Your assignment: Every line from the first record below down to the line that includes "American Idol" must be reproduced exactly; the pictures are not.

□ □ □ □ □

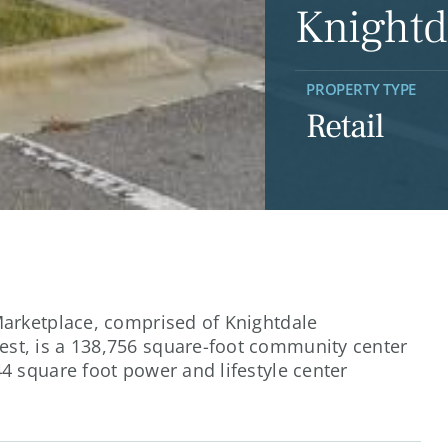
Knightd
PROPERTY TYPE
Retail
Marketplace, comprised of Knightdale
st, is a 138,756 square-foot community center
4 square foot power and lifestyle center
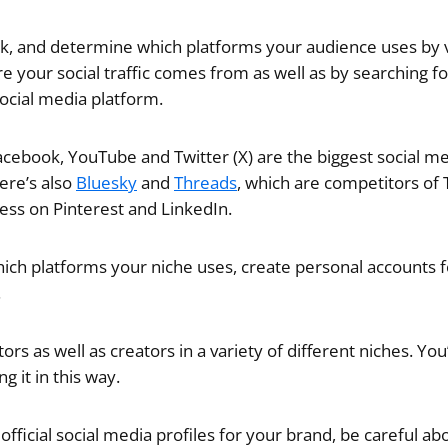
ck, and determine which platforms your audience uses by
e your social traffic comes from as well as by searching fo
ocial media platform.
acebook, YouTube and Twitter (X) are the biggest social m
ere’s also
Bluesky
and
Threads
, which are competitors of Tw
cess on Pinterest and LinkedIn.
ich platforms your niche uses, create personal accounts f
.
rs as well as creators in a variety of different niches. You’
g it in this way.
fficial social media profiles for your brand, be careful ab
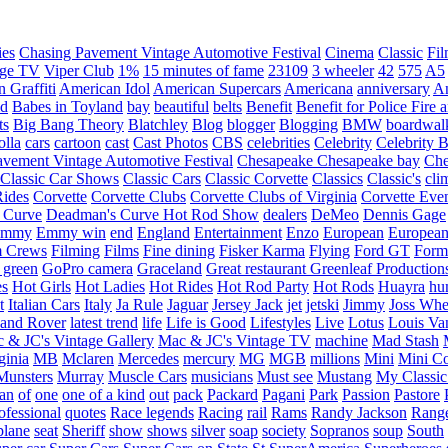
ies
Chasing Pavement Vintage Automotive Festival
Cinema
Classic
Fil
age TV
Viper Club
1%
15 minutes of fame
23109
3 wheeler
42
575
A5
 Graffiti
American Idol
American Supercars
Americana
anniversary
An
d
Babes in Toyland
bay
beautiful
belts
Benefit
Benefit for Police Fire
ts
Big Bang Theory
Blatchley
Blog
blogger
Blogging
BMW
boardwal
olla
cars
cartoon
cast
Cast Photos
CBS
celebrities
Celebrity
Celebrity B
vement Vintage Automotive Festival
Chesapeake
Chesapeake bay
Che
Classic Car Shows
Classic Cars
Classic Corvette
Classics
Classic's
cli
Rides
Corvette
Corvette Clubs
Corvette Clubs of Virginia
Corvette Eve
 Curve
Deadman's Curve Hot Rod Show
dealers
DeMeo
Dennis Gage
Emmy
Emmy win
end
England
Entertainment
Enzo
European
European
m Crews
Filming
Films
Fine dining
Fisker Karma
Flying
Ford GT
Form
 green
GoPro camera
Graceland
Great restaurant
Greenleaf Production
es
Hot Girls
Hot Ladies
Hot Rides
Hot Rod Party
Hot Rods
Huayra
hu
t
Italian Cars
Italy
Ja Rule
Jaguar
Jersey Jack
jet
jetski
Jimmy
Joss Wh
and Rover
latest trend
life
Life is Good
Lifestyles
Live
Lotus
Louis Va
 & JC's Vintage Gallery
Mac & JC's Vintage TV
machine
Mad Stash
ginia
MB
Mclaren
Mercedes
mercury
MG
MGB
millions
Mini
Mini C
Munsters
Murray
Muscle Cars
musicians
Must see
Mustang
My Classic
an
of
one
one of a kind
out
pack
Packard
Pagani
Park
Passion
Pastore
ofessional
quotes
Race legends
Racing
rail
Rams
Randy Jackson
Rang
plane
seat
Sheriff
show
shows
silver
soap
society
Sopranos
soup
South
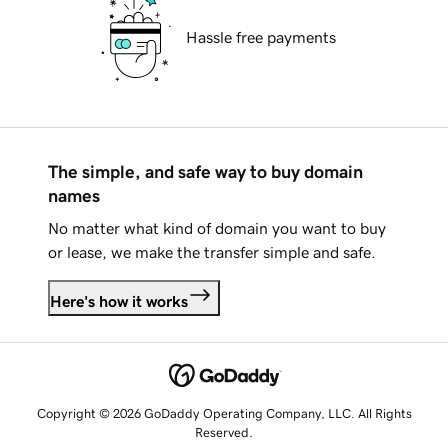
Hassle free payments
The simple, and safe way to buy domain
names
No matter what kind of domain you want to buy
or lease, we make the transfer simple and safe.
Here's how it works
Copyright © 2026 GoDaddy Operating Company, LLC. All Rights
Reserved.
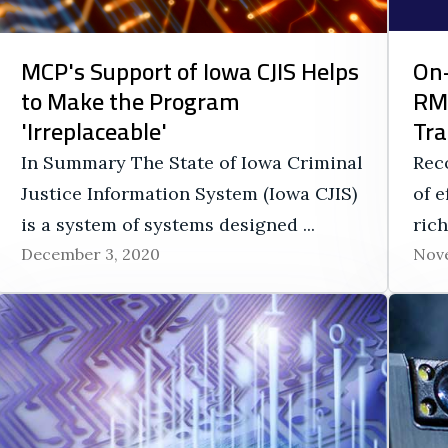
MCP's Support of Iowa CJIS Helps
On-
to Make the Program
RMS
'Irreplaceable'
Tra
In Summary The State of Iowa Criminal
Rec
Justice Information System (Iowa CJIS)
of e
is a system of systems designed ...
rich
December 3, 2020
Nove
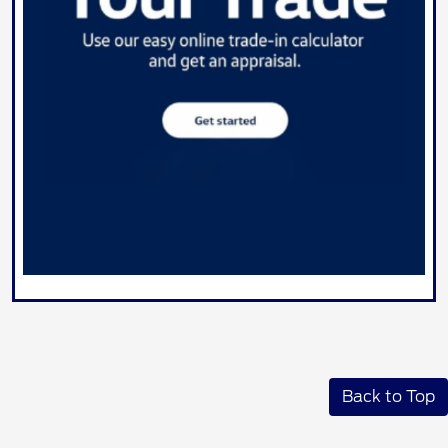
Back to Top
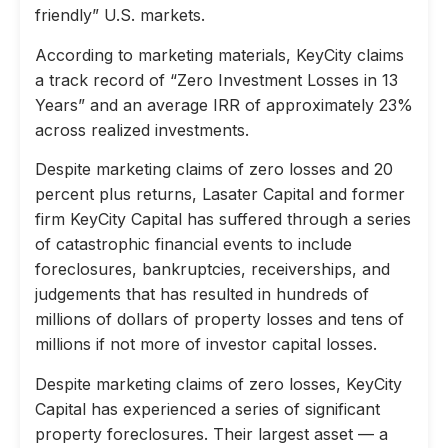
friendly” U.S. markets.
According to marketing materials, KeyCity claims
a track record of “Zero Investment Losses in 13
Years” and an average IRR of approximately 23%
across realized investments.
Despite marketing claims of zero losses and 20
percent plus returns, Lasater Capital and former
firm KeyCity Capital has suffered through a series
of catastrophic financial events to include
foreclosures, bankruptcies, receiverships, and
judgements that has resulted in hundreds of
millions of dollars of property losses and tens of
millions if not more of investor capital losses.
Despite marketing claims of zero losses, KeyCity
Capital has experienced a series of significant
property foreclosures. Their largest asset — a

□ □ □ □ □

Solution to this problem:
Knightd
PROPERTY TYPE
Retail
Marketplace, comprised of Knightdale
st, is a 138,756 square-foot community center
4 square foot power and lifestyle center
ck, and determine which platforms your audience uses by
e your social traffic comes from as well as by searching fo
ocial media platform.
acebook, YouTube and Twitter (X) are the biggest social m
ere’s also
Bluesky
and
Threads
, which are competitors of Tw
cess on Pinterest and LinkedIn.
ich platforms your niche uses, create personal accounts f
.
rs as well as creators in a variety of different niches. You’
g it in this way.
fficial social media profiles for your brand, be careful ab
ies
Chasing Pavement Vintage Automotive Festival
Cinema
Classic
Fil
age TV
Viper Club
1%
15 minutes of fame
23109
3 wheeler
42
575
A5
 Graffiti
American Idol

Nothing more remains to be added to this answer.